In diesem Falle traf es acht Erwachsene und drei Kinder aus Sonnenbühl. In San Felice, in bester Lage am Gardasee, hatte einer der Reiseteilnehmer ein sinnvollerweise sehr geräumiges Haus - gemietet. Für etwas mehr als 2000 Euro war es im Internet angeboten worden - ausgerechnet für die teure Pfingstreisezeit 2017. Eigentlich zu schön und viel zu billig um wahr zu sein. Der Sonnenbühler wurde aber nicht misstrauisch. Ihn freute wohl der Schnäppchenpreis. Und schließlich war ja ein Bild der Immobile beigefügt. Und so bezahlte er dann auch umgehend - gegen Vorkasse, denn dafür gab es auch noch zwei Prozent Skonto. Der vermeintliche Vermittler, ein »Team VillaLux«, bestätigte dann auch, das Geld bekommen zu haben. Als die Familien dann am Urlaubsort vor ihrem Traumziel angekommen waren, erfuhren sie von den Besitzern sogleich, dass diese ihr Anwesen niemals vermieten würden. Der so vor den Kopf gestoßenen Reisegesellschaft teilten sie zudem mit, dass sie heute schon die zweite Gruppe seien, die bei ihnen einziehen wollte. 

Die Leute waren einer europaweit agierenden Bande auf den Leim gegangen. Ganz bitter: Dem Sonnenbühler war erst im Nachhinein klar geworden, dass mit der Telefonnummer der Betrüger-Gang etwas nicht stimmen konnte. Hinter der Kölner Vorwahl stand die Rufnummer »1234567«. Besserwisser werden jetzt schadenfreudig schmunzeln und sagen: »Wie konnte der nur darauf reinfallen!« Diese Schlaumeier sollten sich aber fragen, ob Sie selbst bei ihren bisherigen Internetbuchungen jemals auf die Telefonnummer im Impressum geschaut haben. Dumm gelaufen, das Geld der Älbler war futsch. Doch die Bande flog auf. Verhandelt wurde vor dem Landgericht Mannheim. Die Betrogenen hatten zuvor bei der Polizei in Reutlingen Anzeige erstattet. Der Angeklagte, der in den Niederlanden wohnt, hatte zusammen mit seiner Bande bundesweit 225 Gardasee-Urlauber um insgesamt 370 000 Euro erleichtert. Er kam mit einer Bewährungsstrafe davon, weil er schwer krank ist.

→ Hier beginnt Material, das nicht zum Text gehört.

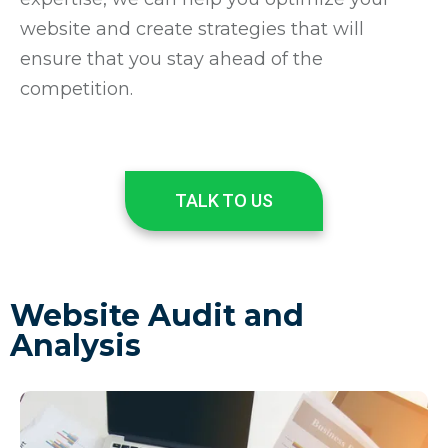
website and create strategies that will
ensure that you stay ahead of the
competition.
TALK TO US
Website Audit and
Analysis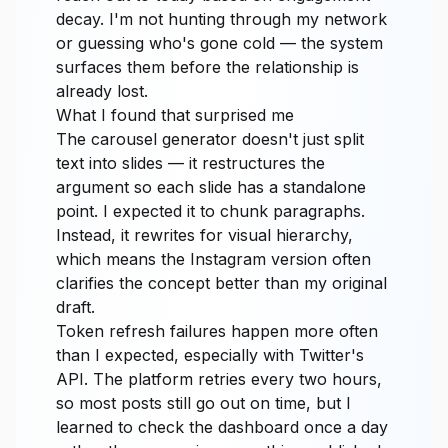
decay. I'm not hunting through my network
or guessing who's gone cold — the system
surfaces them before the relationship is
already lost.
What I found that surprised me
The carousel generator doesn't just split
text into slides — it restructures the
argument so each slide has a standalone
point. I expected it to chunk paragraphs.
Instead, it rewrites for visual hierarchy,
which means the Instagram version often
clarifies the concept better than my original
draft.
Token refresh failures happen more often
than I expected, especially with Twitter's
API. The platform retries every two hours,
so most posts still go out on time, but I
learned to check the dashboard once a day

Wer nun meint, ein Reinfall bei der Urlaubsbuchung könne ihm niemals passieren, sollte sich ehrlich machen: »Bin ich nicht auch ab und zu auf der Suche nach Reise-Schnäppchen im Internet?« Volltreffer! Stolz erzählen sie Freunden sogleich, was für einen tollen Fang sie da gemacht haben. »Geiz ist geil« ist die wohl schlimmste verkaufsfördernde Parole der letzten Zeit. Vor 16 Jahren kam sie bei einem Elektro-Giganten auf - und sie elektrisierte Sparfüchse, die glaubten, damit eine merkantile Weisheit für ihr weiteres Leben mit auf den Weg bekommen zu haben, gewissermaßen für alles zwischen Amazon bis Zalando. »Elfriede, ich hab’ ein Pfund Rinderhack für 1,99 Euro bekommen« – oder so ähnlich. Auch gibt es Leute, die gleich 20 Packungen Fischstäbchen hamstern. Klar ist aber auch: Wenn 4,4 Millionen Kinder in Deutschland nach Schätzungen des Deutschen Kinderschutzbundes von Armut betroffen sind, ist Schmalhans halt notgedrungen Küchenmeister.

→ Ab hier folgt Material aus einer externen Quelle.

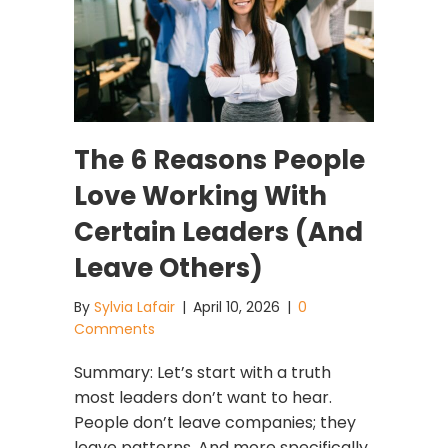
The 6 Reasons People
Love Working With
Certain Leaders (And
Leave Others)
By
Sylvia Lafair
|
April 10, 2026
|
0
Comments
Summary: Let’s start with a truth
most leaders don’t want to hear.
People don’t leave companies; they
leave patterns. And more specifically,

Doch zurück zum »individuellen Luxus«, dem Urlaub im Ferienhaus. Die Verbraucherzentralen raten vor allem, nie den vollen Betrag im Voraus zu zahlen –- und nach Möglichkeit das Geld per Lastschrift oder Kreditkarte begleichen, denn das lässt sich oft noch zurückholen. Ein telefonischer Kontakt mit dem Anbieter kann ebenfalls davor schützen, übers Ohr gehauen zu werden. Auch das Internet kann helfen: In »Google Maps« sehen Erholungssuchende, ob es die offerierte Ferienwohnung überhaupt gibt.